How does it know what’s important? That’s a product of the relationship you have with the people sending you emails and messages, the nature of each request being made and the urgency attached to it. Let’s take a simple example: your boss has sent you an email asking you for the steering committee presentation from last week in preparation for a conversation this afternoon.
Think about how you would deal with this in real life. You’d have to see the email, possibly on your phone. The file might be on your laptop, or your desktop. Or it might be on the network. Regardless, you’d have to compose a response to your boss’s email, find the file, confirm it was the right one, attach it and hit ‘Send.’ On a good day, you MIGHT get that all done in the five minutes you had available. Often, it might have to wait until after your meeting.

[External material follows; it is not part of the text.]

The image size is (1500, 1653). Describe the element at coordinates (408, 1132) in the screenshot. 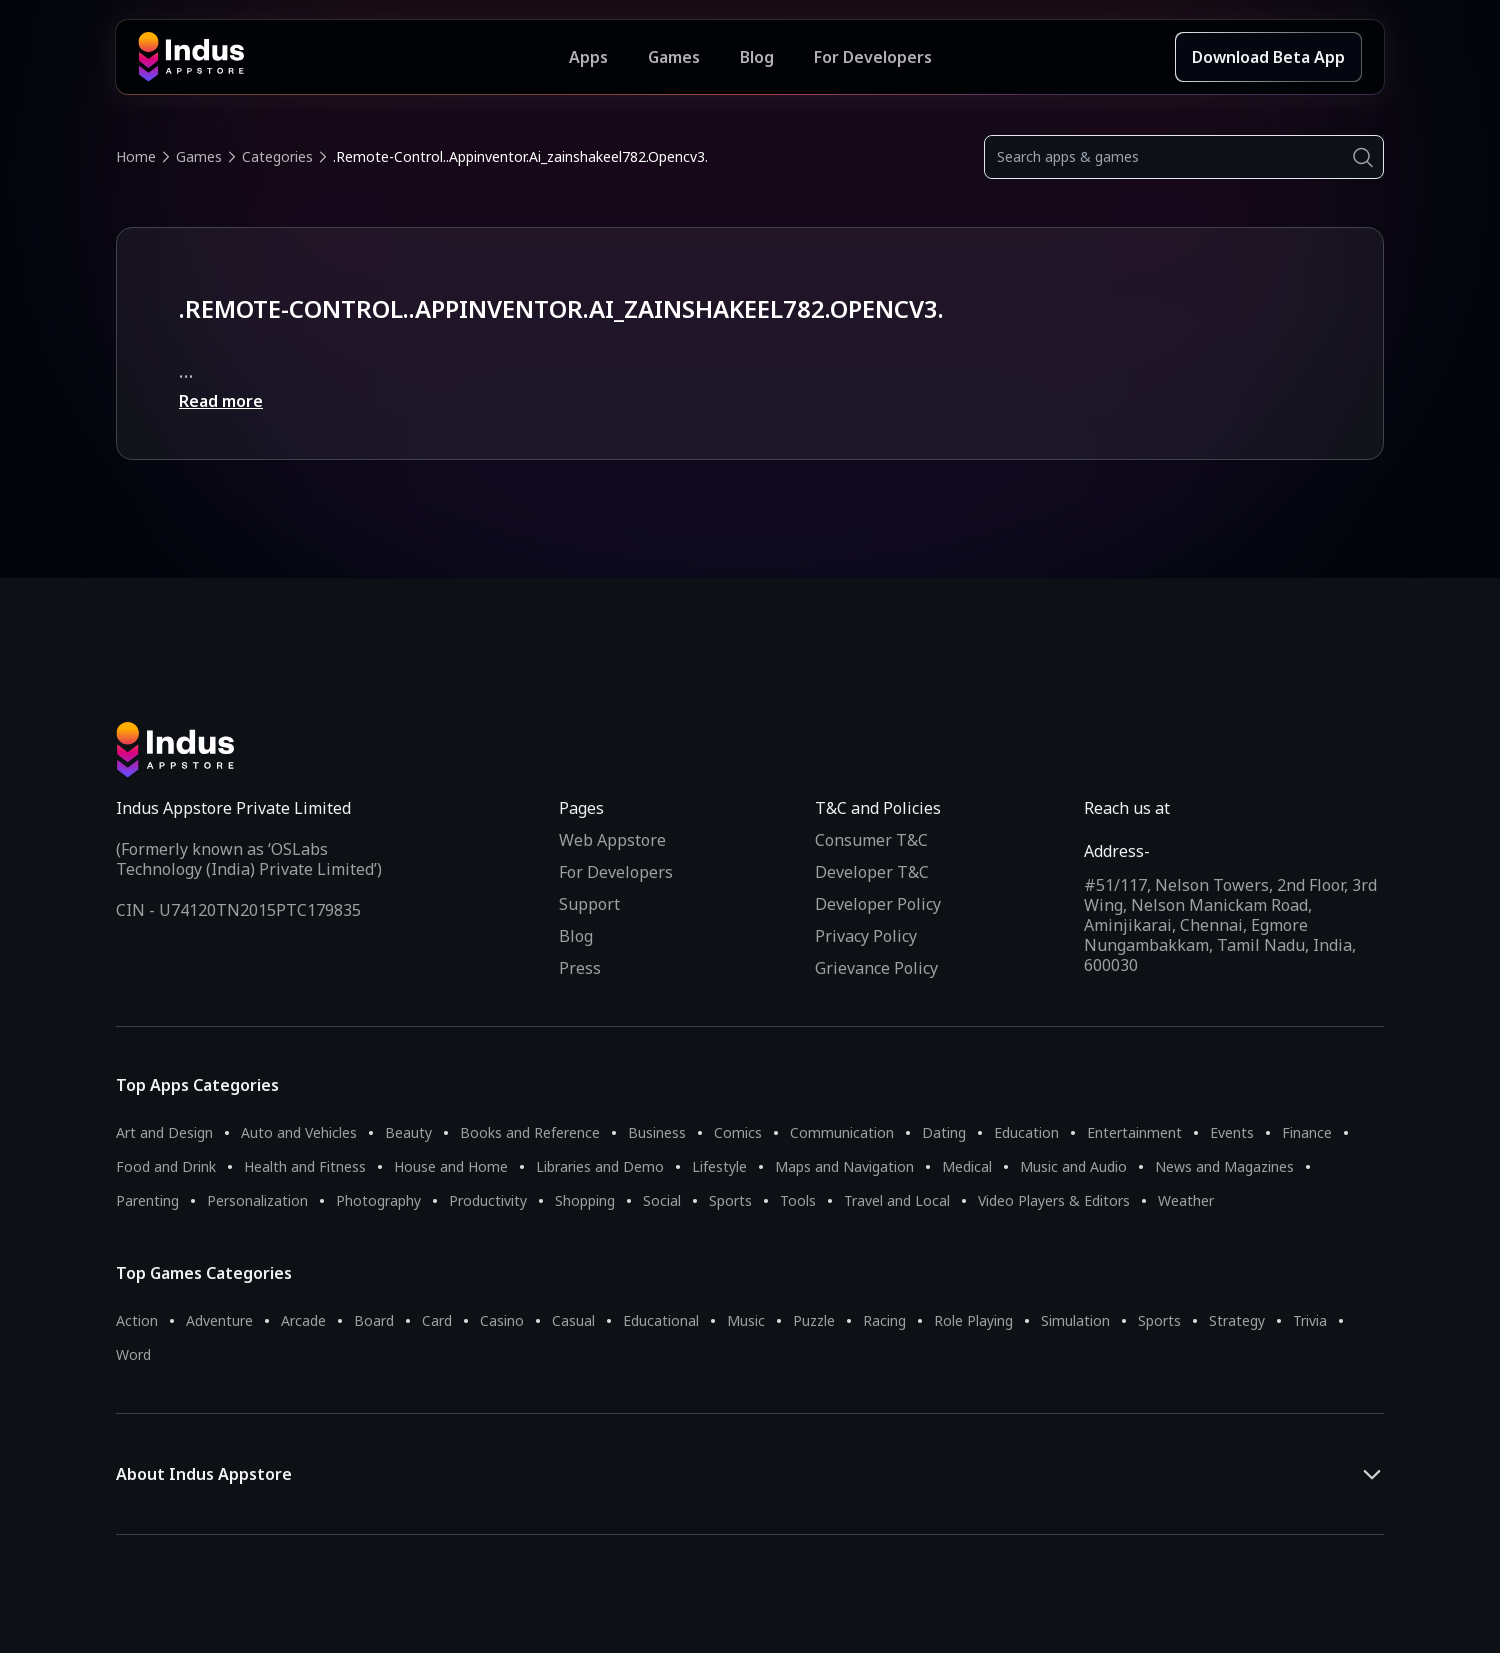

I see `Beauty` at that location.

So how does a Watson-enabled executive assistant approach the same task? It sees the email, recognizes its importance, and puts it at the top of your ‘to deal with’ queue. And let’s be honest, that prioritization alone is worth the price of admission. But then it gets more interesting: your executive assistant recognizes the nature of the request, finds the most likely file, and asks if you want them to send it. You can preview the file, see a list of other likely alternatives or confirm. Your assistant composes an email, attaches the file and sends it off. Total time to do this? Maybe 10 or 20 seconds. More than enough time to deal with the rest of the priorities.
Or imagine that you’re a project manager, and your sponsor is asking for a status on the project. Imagine the power of your assistant being able to draft a status report. When we have to write our own, we have to manually assemble the data from multiple systems, draft the report, proofread it and then distribute the information. It’s repetitive, but it requires time and effort to do. Why shouldn’t your assistant do the leg work for you, pulling together the data, compiling it into a coherent form, flagging the priority items that require attention and focus and presenting you with a draft for your review and editing?

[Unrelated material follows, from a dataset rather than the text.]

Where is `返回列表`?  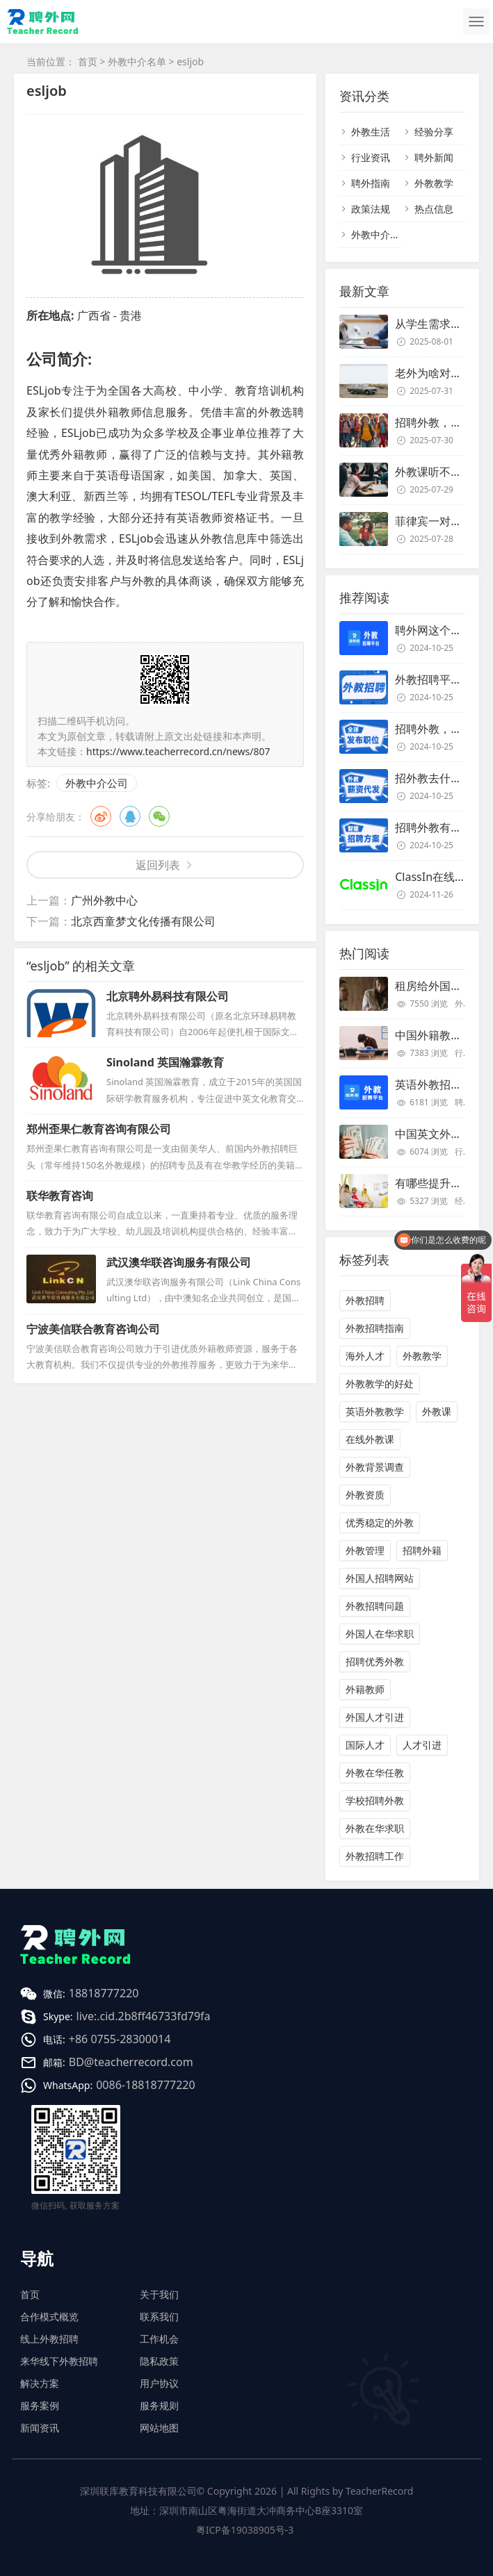 返回列表 is located at coordinates (158, 865).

The promise of cognitive computing isn’t that it replaces people with computers, but that it enhances our ability as individuals to function. We can focus on the complex, ambiguous, difficult and truly value-added part of our work load, and get assistance with the necessary but more tedious aspects of our jobs.
For me, the more that I can get help on prioritizing and focussing my work, the much happier, engaged and more productive I’ll be. The promise of cognitive computing is that it starts leveraging the same kind of power that can play a mean game of Jeopardy—or deliver a surprisingly accurate cancer diagnosis—and literally put it in my back pocket. The astonishing thing is that this isn’t science fiction, and it’s not even a project of where technology will be in coming decades; it will probably be out there and available for us to use within the next year.
Given my clear enthusiasm, it would be easy to read this as nothing more than a glowing advertisement for IBM. It’s not. Full disclosure: I don’t have a formal relationship with the company. Although they did buy me a nice lunch. But more importantly, I appreciated the opportunity to hear about what they are doing, where they are going and what the near term for technology looks like. What they are building, and their vision for cognitive computing in particular, is impressive. It certainly changed my perspective of IBM as a source of innovation. They are not just about building solutions for large corporate organizations with budgets in the hundreds of millions to leverage. They’re also building technology that can better empower me as a person. That’s pretty damned exciting to think about.